Are your clients buying commercial real estate? Pay attention. Alliteration not intended - just a bonus!
In July of 2013, the the Eleventh Circuit affirmed the Tax Court’s decision to disallow a taxpayer’s attempt to change purchase price allocations for a cost segregation study. The decision further clarified several critical issues you need to be aware of to protect your real estate-buying clients. Here’s a summary:
In the process of acquiring it’s real estate purchases, Peco Foods conducted appraisals of each property, and produced detailed schedules that allocated the purchase price among the assets purchased. Peco then filed at least one tax return using the MACRS class lives, methods and conventions that corresponded with this schedule.
Peco subsequently perform a cost segregation study on two of these plants, in an effort to capture accelerated depreciation deductions. Peco argued that the purchase price allocations in the contracts were unenforceable because the allocations were ambiguous.
However, the IRS disagreed, stating the original allocation schedules were binding.
Ultimately, the Tax Court concluded that Peco was wrong, and found that the written agreements between Peco and the original sellers superseded the cost segregation approach, because the purchase agreements clearly identified how much of the purchase price was allocated to real versus personal property.

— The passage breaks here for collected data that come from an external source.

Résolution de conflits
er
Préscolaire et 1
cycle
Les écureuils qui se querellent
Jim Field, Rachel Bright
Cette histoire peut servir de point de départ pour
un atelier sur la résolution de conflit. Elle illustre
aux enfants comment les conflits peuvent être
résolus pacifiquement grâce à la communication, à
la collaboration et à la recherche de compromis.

In the end, Peco was bound by the allocation schedules they agreed to when buying the properties.
Advising your real estate investor clients on cost segregation studies:
- How your client defines or describes the assets being acquired can certainly have an impact. For instance, in Peco, the Tax Court found the use of the word “building” critical in defining section 1250 assets. The court also noted that the parties could have referred to one asset as the “processing plant” instead of the “processing plant building”.
- Under IRC section 1060, a real estate purchaser has to follow special allocation rules for determining the basis of the property being purchased. The purchaser (as well as the seller) should file Form 8594, Asset Acquisition Statement, in order to fulfill the Sec. 1060 requirements. However, Form 8594 doesn’t necessarily determine how a taxpayer should allocate the purchase price. In Peco, the agreements provided far more detail than required under Sec. 1060. Peco could have satisfied these reporting requirements by simply allocating the portion of the purchase price related to all the acquired depreciable assets in a single sum as Class V assets within its purchase agreement. Ultimately, there was no benefit for Peco to agree to a more detailed purchase price allocation.

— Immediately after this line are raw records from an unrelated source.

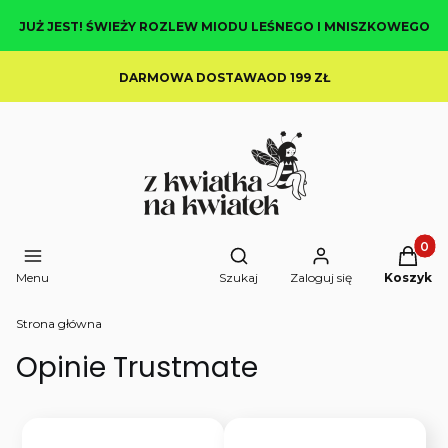
JUŻ JEST! ŚWIEŻY ROZLEW MIODU LEŚNEGO I MNISZKOWEGO
DARMOWA DOSTAWAOD 199 ZŁ
Produkt
Otwórz wyszukiwarkę
Menu
Szukaj
Zaloguj się
Koszyk
Strona główna
Opinie Trustmate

- Your client should hire you to complete a cost segregation study on the property as part of the up-front acquisition due diligence, and draft the purchase agreements accordingly. The client’s decision makers generally don’t consider this issue, until long after a contract has been executed. Here’s another opportunity for you to be their tax advisor.
As the Peco case clearly demonstrates, taxpayers without strong tax advisors are prone to making short-term decisions with long-term negative implications. Communicate with your clients throughout the year. Let them know that you can help them proactively in the search, acquisition and accounting of their real property assets.
Ideally, a cost segregation preliminary analysis should be considered as part of the purchase negotiations to determine the tax impacts (positive and negative) of how the deal is structured. You, the CPA, can do this quickly and easily.